**Task to carry out**
Please return the data that follows precisely as written, but without the images.

**Information given**
=== Begin Enclosure ===

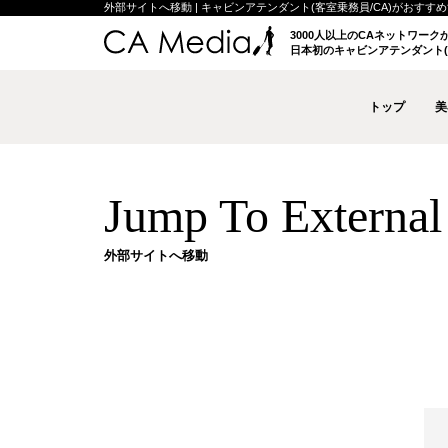
外部サイトへ移動 | キャビンアテンダント(客室乗務員/CA)がおすすめする
3000人以上のCAネットワー
日本初のキャビンアテンダント(
トップ
美
Jump To External 
外部サイトへ移動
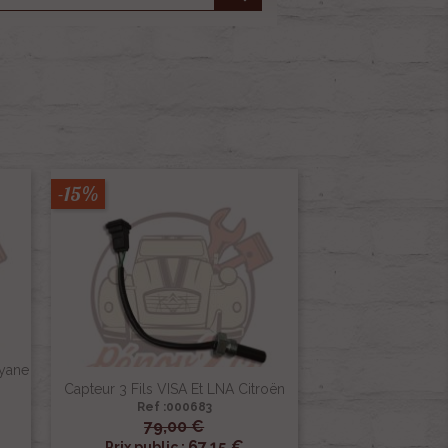
-15%
Dyane
Capteur 3 Fils VISA Et LNA Citroën
Ref :000683
79,00 €

Aperçu rapide
67,15 €
Prix public :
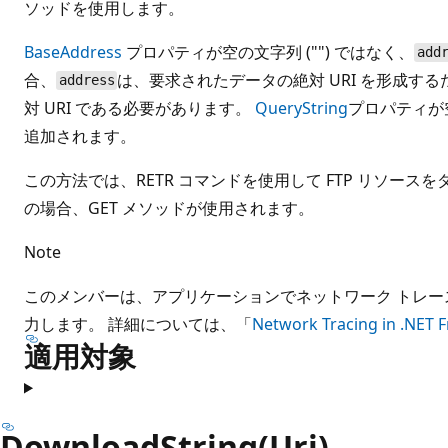
ソッドを使用します。
BaseAddress
プロパティが空の文字列 ("") ではなく、
add
合、
は、要求されたデータの絶対 URI を形成する
address
対 URI である必要があります。
QueryString
プロパティが
追加されます。
この方法では、RETR コマンドを使用して FTP リソースを
の場合、GET メソッドが使用されます。
Note
このメンバーは、アプリケーションでネットワーク トレ
力します。 詳細については、「
Network Tracing in .NET
適用対象
DownloadString(Uri)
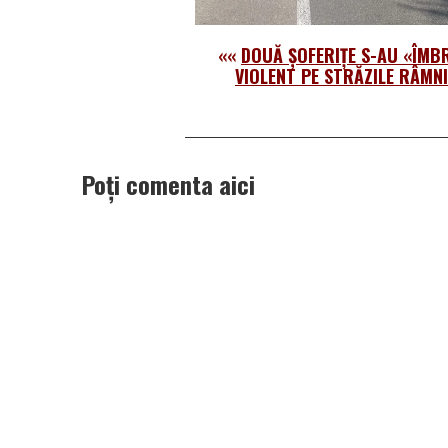
««
DOUĂ ȘOFERIȚE S-AU «ÎMB
VIOLENT PE STRĂZILE RÂMN
Poți comenta aici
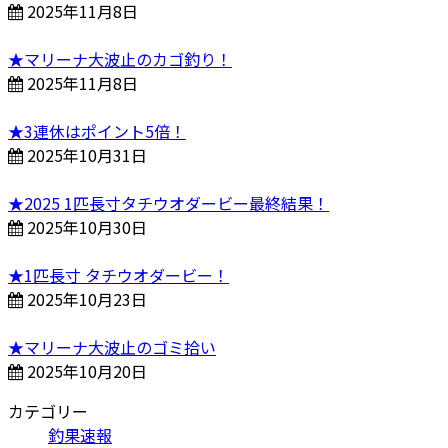
2025年11月8日
★マリーナ大波止のカゴ釣り！
2025年11月8日
★3連休はポイント5倍！
2025年10月31日
★2025 1匹長寸タチウオダービー最終結果！
2025年10月30日
★1匹長寸 タチウオダービー！
2025年10月23日
★マリーナ大波止のゴミ拾い
2025年10月20日
カテゴリー
釣果速報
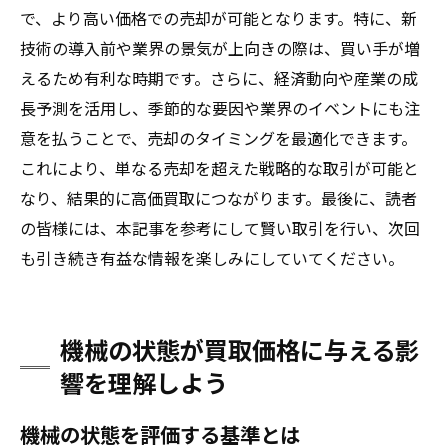
で、より高い価格での売却が可能となります。特に、新
技術の導入前や業界の景気が上向きの際は、買い手が増
えるため有利な時期です。さらに、経済動向や産業の成
長予測を活用し、季節的な要因や業界のイベントにも注
意を払うことで、売却のタイミングを最適化できます。
これにより、単なる売却を超えた戦略的な取引が可能と
なり、結果的に高価買取につながります。最後に、読者
の皆様には、本記事を参考にして賢い取引を行い、次回
も引き続き有益な情報を楽しみにしていてください。
機械の状態が買取価格に与える影
響を理解しよう
機械の状態を評価する基準とは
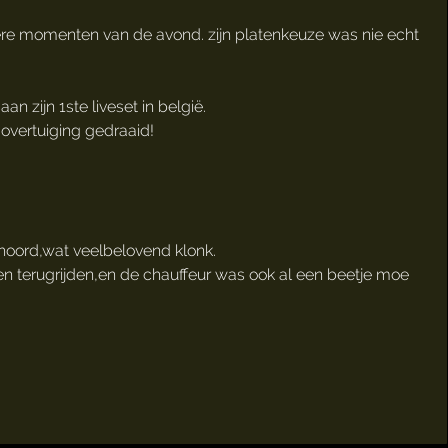
dere momenten van de avond. zijn platenkeuze was nie echt
n zijn 1ste liveset in belgië.
 overtuiging gedraaid!
ehoord,wat veelbelovend klonk.
n terugrijden,en de chauffeur was ook al een beetje moe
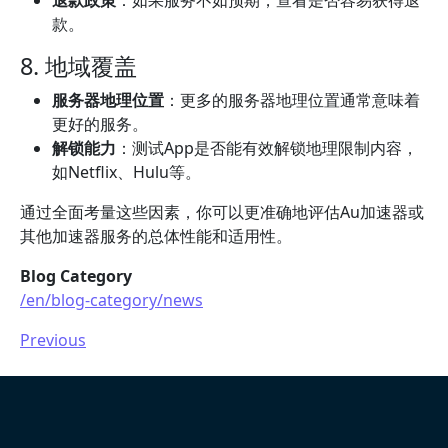
退款政策
：如果服务不如预期，查看是否容易获得退
款。
8. 地域覆盖
服务器地理位置
：更多的服务器地理位置通常意味着
更好的服务。
解锁能力
：测试App是否能有效解锁地理限制内容，
如Netflix、Hulu等。
通过全面考量这些因素，你可以更准确地评估Au加速器或
其他加速器服务的总体性能和适用性。
Blog Category
/en/blog-category/news
Previous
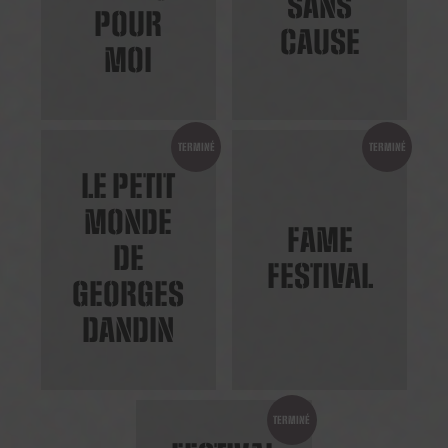
SANS
POUR
CAUSE
MOI
TERMINÉ
TERMINÉ
LE PETIT
MONDE
FAME
DE
FESTIVAL
GEORGES
DANDIN
TERMINÉ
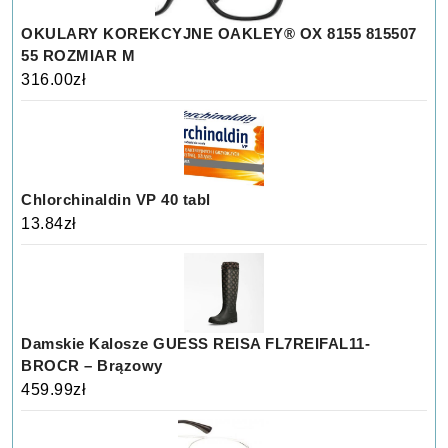
OKULARY KOREKCYJNE OAKLEY® OX 8155 815507
55 ROZMIAR M
316.00
zł
Chlorchinaldin VP 40 tabl
13.84
zł
Damskie Kalosze GUESS REISA FL7REIFAL11-
BROCR – Brązowy
459.99
zł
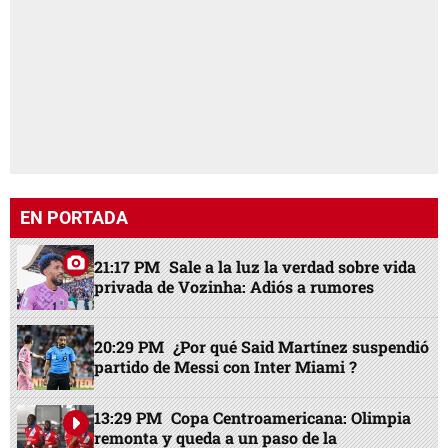
EN PORTADA
21:17 PM
Sale a la luz la verdad sobre vida
privada de Vozinha: Adiós a rumores
20:29 PM
¿Por qué Said Martínez suspendió
partido de Messi con Inter Miami ?
13:29 PM
Copa Centroamericana: Olimpia
remonta y queda a un paso de la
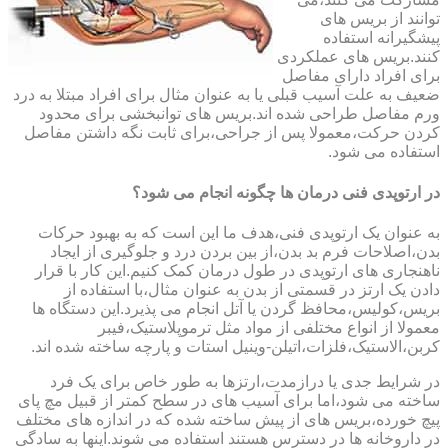
توانند از بریس های
پیشگیرانه استفاده
کنند.بریس های عملکردی
برای افراد دارای مفاصل
ضعیف به علت آسیب قبلی یا به عنوان مثال برای افراد مبتلا به درد
ورم مفاصل طراحی شده اند.بریس های توانبخشی برای محدود
کردن حرکت،معمولا پس از جراحی،برای ثابت نگه داشتن مفاصل
استفاده می شود.
در ارتوپدی فنی درمان ها چگونه انجام می شود؟
به عنوان یک ارتوپدی فنی،هدف ما این است که به بهبود حرکات
بدن،اصلاحات فرم بد بدن،از بین بردن درد و جلوگیری از ایجاد
ناهنجاری های ارتوپدی در طول درمان کمک کنیم.این کار با قرار
دادن یک ارتز در قسمتی از بدن به عنوان مثال،با استفاده از
بریس،کولیس،محافظ گردن یا آتل انجام می پذیرد.این دستگاه ها
معمولا از انواع مختلفی از مواد مثل ترموپلاستیک،فیبر
کربن،الاستیک،فلزات،اتیلن-وینیل استات و پارچه ساخته شده اند.
در شرایط جدی یا درازمدت،ارتزها به طور خاص برای یک فرد
ساخته می شود،اما برای آسیب های در سطح کمتر از قبیل مچ پای
پیچ خورده،بریس های از پیش ساخته شده که در اندازه های مختلف
در داروخانه ها در دسترس هستند استفاده می شوند.اینها به سادگی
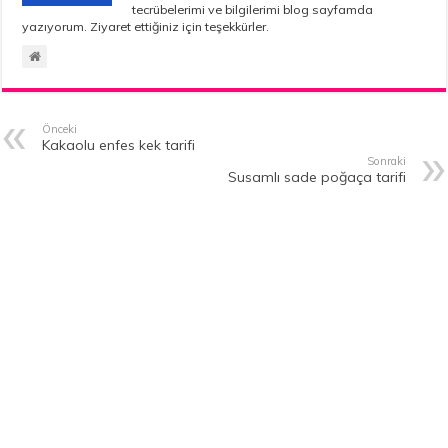
tecrübelerimi ve bilgilerimi blog sayfamda
yazıyorum. Ziyaret ettiğiniz için teşekkürler.
Önceki
Kakaolu enfes kek tarifi
Sonraki
Susamlı sade poğaça tarifi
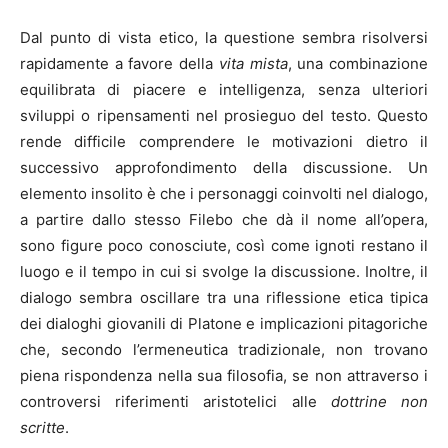
Dal punto di vista etico, la questione sembra risolversi
rapidamente a favore della
vita mista
, una combinazione
equilibrata di piacere e intelligenza, senza ulteriori
sviluppi o ripensamenti nel prosieguo del testo. Questo
rende difficile comprendere le motivazioni dietro il
successivo approfondimento della discussione. Un
elemento insolito è che i personaggi coinvolti nel dialogo,
a partire dallo stesso Filebo che dà il nome all’opera,
sono figure poco conosciute, così come ignoti restano il
luogo e il tempo in cui si svolge la discussione. Inoltre, il
dialogo sembra oscillare tra una riflessione etica tipica
dei dialoghi giovanili di Platone e implicazioni pitagoriche
che, secondo l’ermeneutica tradizionale, non trovano
piena rispondenza nella sua filosofia, se non attraverso i
controversi riferimenti aristotelici alle
dottrine non
scritte
.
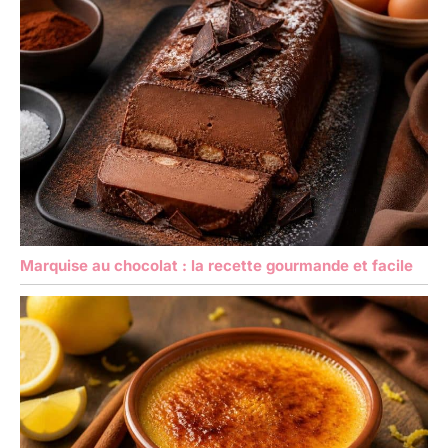
ajoutant une touche
d'élégance et de style à
n'importe quelle table.
Marquise au chocolat : la recette gourmande et facile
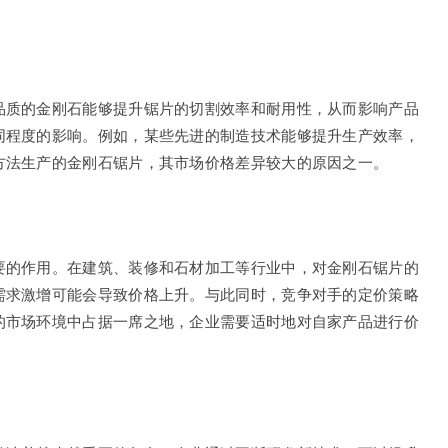
品质的金刚石能够提升锯片的切割效率和耐用性，从而影响产品
同程度的影响。例如，某些先进的制造技术能够提升生产效率，
方法生产的金刚石锯片，其市场价格差异较大的原因之一。
要的作用。在建筑、装修和石材加工等行业中，对金刚石锯片的
需求激增可能会导致价格上升。与此同时，竞争对手的定价策略
的市场环境中占据一席之地，企业需要适时地对自家产品进行价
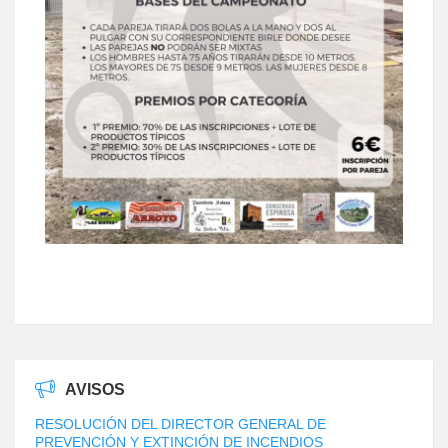
AVISOS
RESOLUCIÓN DEL DIRECTOR GENERAL DE
PREVENCIÓN Y EXTINCIÓN DE INCENDIOS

=== End Enclosure ===

**Written answer**
外部サイトへ移動 | キャビンアテンダント(客室乗務員/CA)がおすすめする
3000人以上のCAネットワー
日本初のキャビンアテンダント(
トップ
美
Jump To External 
外部サイトへ移動
-15%
Dyane
Capteur 3 Fils VISA Et LNA Citroën
Ref :000683
79,00 €

Aperçu rapide
67,15 €
Prix public :
ソッドを使用します。
BaseAddress
プロパティが空の文字列 ("") ではなく、
add
合、
は、要求されたデータの絶対 URI を形成する
address
対 URI である必要があります。
QueryString
プロパティが
追加されます。
この方法では、RETR コマンドを使用して FTP リソースを
の場合、GET メソッドが使用されます。
Note
このメンバーは、アプリケーションでネットワーク トレ
力します。 詳細については、「
Network Tracing in .NET
適用対象
DownloadString(Uri)
««
DOUĂ ȘOFERIȚE S-AU «ÎMB
VIOLENT PE STRĂZILE RÂMN
Poți comenta aici
2025年11月8日
★マリーナ大波止のカゴ釣り！
2025年11月8日
★3連休はポイント5倍！
2025年10月31日
★2025 1匹長寸タチウオダービー最終結果！
2025年10月30日
★1匹長寸 タチウオダービー！
2025年10月23日
★マリーナ大波止のゴミ拾い
2025年10月20日
カテゴリー
釣果速報
で、より高い価格での売却が可能となります。特に、新
技術の導入前や業界の景気が上向きの際は、買い手が増
えるため有利な時期です。さらに、経済動向や産業の成
長予測を活用し、季節的な要因や業界のイベントにも注
意を払うことで、売却のタイミングを最適化できます。
これにより、単なる売却を超えた戦略的な取引が可能と
なり、結果的に高価買取につながります。最後に、読者
の皆様には、本記事を参考にして賢い取引を行い、次回
も引き続き有益な情報を楽しみにしていてください。
機械の状態が買取価格に与える影
響を理解しよう
機械の状態を評価する基準とは
dere momenten van de avond. zijn platenkeuze was nie echt
n zijn 1ste liveset in belgië.
 overtuiging gedraaid!
ehoord,wat veelbelovend klonk.
n terugrijden,en de chauffeur was ook al een beetje moe
退款政策
：如果服务不如预期，查看是否容易获得退
款。
8. 地域覆盖
服务器地理位置
：更多的服务器地理位置通常意味着
更好的服务。
解锁能力
：测试App是否能有效解锁地理限制内容，
如Netflix、Hulu等。
通过全面考量这些因素，你可以更准确地评估Au加速器或
其他加速器服务的总体性能和适用性。
Blog Category
/en/blog-category/news
Previous
SANS
POUR
CAUSE
MOI
TERMINÉ
TERMINÉ
LE PETIT
MONDE
FAME
DE
FESTIVAL
GEORGES
DANDIN
TERMINÉ
OKULARY KOREKCYJNE OAKLEY® OX 8155 815507
55 ROZMIAR M
316.00
zł
Chlorchinaldin VP 40 tabl
13.84
zł
Damskie Kalosze GUESS REISA FL7REIFAL11-
BROCR – Brązowy
459.99
zł
EN PORTADA
21:17 PM
Sale a la luz la verdad sobre vida
privada de Vozinha: Adiós a rumores
20:29 PM
¿Por qué Said Martínez suspendió
partido de Messi con Inter Miami ?
13:29 PM
Copa Centroamericana: Olimpia
remonta y queda a un paso de la
توانند از بریس های
پیشگیرانه استفاده
کنند.بریس های عملکردی
برای افراد دارای مفاصل
ضعیف به علت آسیب قبلی یا به عنوان مثال برای افراد مبتلا به درد
ورم مفاصل طراحی شده اند.بریس های توانبخشی برای محدود
کردن حرکت،معمولا پس از جراحی،برای ثابت نگه داشتن مفاصل
استفاده می شود.
در ارتوپدی فنی درمان ها چگونه انجام می شود؟
به عنوان یک ارتوپدی فنی،هدف ما این است که به بهبود حرکات
بدن،اصلاحات فرم بد بدن،از بین بردن درد و جلوگیری از ایجاد
ناهنجاری های ارتوپدی در طول درمان کمک کنیم.این کار با قرار
دادن یک ارتز در قسمتی از بدن به عنوان مثال،با استفاده از
بریس،کولیس،محافظ گردن یا آتل انجام می پذیرد.این دستگاه ها
معمولا از انواع مختلفی از مواد مثل ترموپلاستیک،فیبر
کربن،الاستیک،فلزات،اتیلن-وینیل استات و پارچه ساخته شده اند.
در شرایط جدی یا درازمدت،ارتزها به طور خاص برای یک فرد
ساخته می شود،اما برای آسیب های در سطح کمتر از قبیل مچ پای
پیچ خورده،بریس های از پیش ساخته شده که در اندازه های مختلف
در داروخانه ها در دسترس هستند استفاده می شوند.اینها به سادگی
tecrübelerimi ve bilgilerimi blog sayfamda
yazıyorum. Ziyaret ettiğiniz için teşekkürler.
Önceki
Kakaolu enfes kek tarifi
Sonraki
Susamlı sade poğaça tarifi
Dal punto di vista etico, la questione sembra risolversi
rapidamente a favore della
vita mista
, una combinazione
equilibrata di piacere e intelligenza, senza ulteriori
sviluppi o ripensamenti nel prosieguo del testo. Questo
rende difficile comprendere le motivazioni dietro il
successivo approfondimento della discussione. Un
elemento insolito è che i personaggi coinvolti nel dialogo,
a partire dallo stesso Filebo che dà il nome all’opera,
sono figure poco conosciute, così come ignoti restano il
luogo e il tempo in cui si svolge la discussione. Inoltre, il
dialogo sembra oscillare tra una riflessione etica tipica
dei dialoghi giovanili di Platone e implicazioni pitagoriche
che, secondo l’ermeneutica tradizionale, non trovano
piena rispondenza nella sua filosofia, se non attraverso i
controversi riferimenti aristotelici alle
dottrine non
scritte
.
ajoutant une touche
d'élégance et de style à
n'importe quelle table.
Marquise au chocolat : la recette gourmande et facile
品质的金刚石能够提升锯片的切割效率和耐用性，从而影响产品
同程度的影响。例如，某些先进的制造技术能够提升生产效率，
方法生产的金刚石锯片，其市场价格差异较大的原因之一。
要的作用。在建筑、装修和石材加工等行业中，对金刚石锯片的
需求激增可能会导致价格上升。与此同时，竞争对手的定价策略
的市场环境中占据一席之地，企业需要适时地对自家产品进行价
AVISOS
RESOLUCIÓN DEL DIRECTOR GENERAL DE
PREVENCIÓN Y EXTINCIÓN DE INCENDIOS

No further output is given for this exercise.